WHAT THE EXERCISE ASKS — Return every line from the records below with the string "demand".

*-*-*

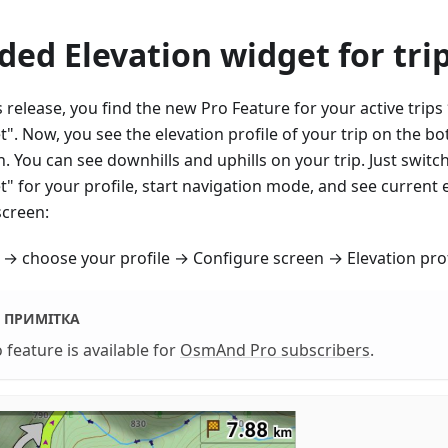
ded Elevation widget for tri
s release, you find the new Pro Feature for your active trips
". Now, you see the elevation profile of your trip on the bo
. You can see downhills and uphills on your trip. Just switc
" for your profile, start navigation mode, and see current 
screen:
→ choose your profile → Configure screen → Elevation prof
ПРИМІТКА
 feature is available for
OsmAnd Pro subscribers
.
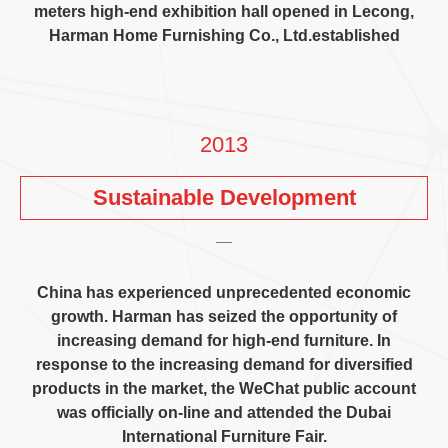
meters high-end exhibition hall opened in Lecong
,
Harman Home Furnishing Co.
,
Ltd.established
2013
Sustainable Development
China has experienced unprecedented economic
growth
.
Harman has seized the opportunity of
increasing demand for high-end furniture
.
In
response to the increasing demand for diversified
products in the market
,
the WeChat public account
was officially on-line and attended the Dubai
International Furniture Fair
.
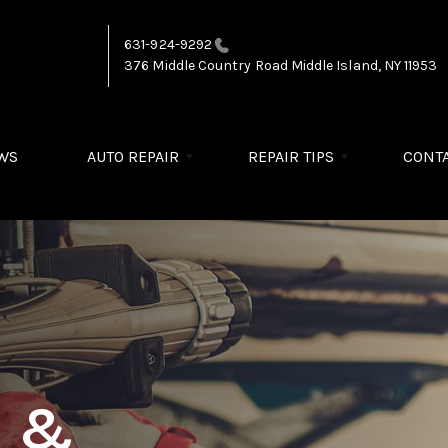
631-924-9292
376 Middle Country Road
Middle Island, NY 11953
WS
AUTO REPAIR
REPAIR TIPS
CONTA
R &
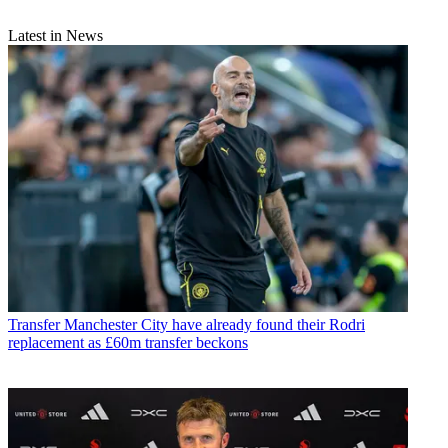
Latest in News
Transfer
Manchester City have already found their Rodri
replacement as £60m transfer beckons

*-*-*

WRITTEN ANSWER —
increasing demand for high-end furniture
response to the increasing demand for diversified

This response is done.